Livia fue a sentarse a su lado en la galería.
– No lo encuentro. Me gustaría llevármelo para terminarlo.
Al comisario se le ocurrió dónde podía estar. Se levantó.
– ¿Adonde vas?
– Vuelvo enseguida.
El libro estaba donde él pensaba: en el dormitorio, entre la mesita de noche y la pata de la cama. Se agachó, lo recogió, lo depositó sobre la maleta ya cerrada y regresó a la galería.
– Ya lo he encontrado -dijo. E hizo ademán de volver a sentarse.
– ¿Dónde? -preguntó Livia.
Él se quedó paralizado, como fulminado por un rayo, con un pie ligeramente levantado y el cuerpo inclinado hacia delante. Como en un repentino ataque de cervicales. Estaba tan inmóvil que ella se asustó.
– Salvo, ¿qué te ocurre?
No podía hacer el menor movimiento, las piernas se le habían vuelto de plomo; sin embargo, el cerebro estaba en plena actividad, todos sus engranajes giraban con soltura, alegrándose de poder moverse finalmente en la dirección apropiada.

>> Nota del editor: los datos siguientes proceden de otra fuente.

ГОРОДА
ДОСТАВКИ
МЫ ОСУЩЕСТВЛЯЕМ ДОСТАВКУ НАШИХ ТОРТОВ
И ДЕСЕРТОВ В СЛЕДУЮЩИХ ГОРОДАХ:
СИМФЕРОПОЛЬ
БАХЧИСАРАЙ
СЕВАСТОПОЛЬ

– Salvo, Dios mío, ¿te encuentras mal?
– No.
Poco a poco notó que la sangre ya no estaba solidificada y volvía a circular. Consiguió sentarse. Pero su rostro debía de tener una expresión de asombro infinito y no quería que Livia lo viera.

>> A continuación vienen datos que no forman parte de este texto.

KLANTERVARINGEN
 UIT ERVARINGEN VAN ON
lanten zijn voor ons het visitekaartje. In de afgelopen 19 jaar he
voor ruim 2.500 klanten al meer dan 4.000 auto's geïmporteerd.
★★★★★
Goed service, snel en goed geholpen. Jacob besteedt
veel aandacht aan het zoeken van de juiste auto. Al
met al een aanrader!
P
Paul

Apoyó la cabeza en el hombro de ella y le dijo:
– Gracias.
Y entonces comprendió por qué antes, mientras estaban tumbados, había experimentado aquel sentimiento de gratitud que a primera vista le había parecido inexplicable.
15
El resorte de las tres horas, veintisiete minutos y cuarenta segundos no pudo despertar aquella noche a Montalbano porque ya estaba despierto. No había conciliado el sueño. Habría querido dejarse transportar por los pensamientos, que se sucedían como las olas de un mar embravecido, pero no podía agitar los brazos y las piernas; procuraba no moverse para no molestar a Livia, que se había ido muy pronto al país de los sueños.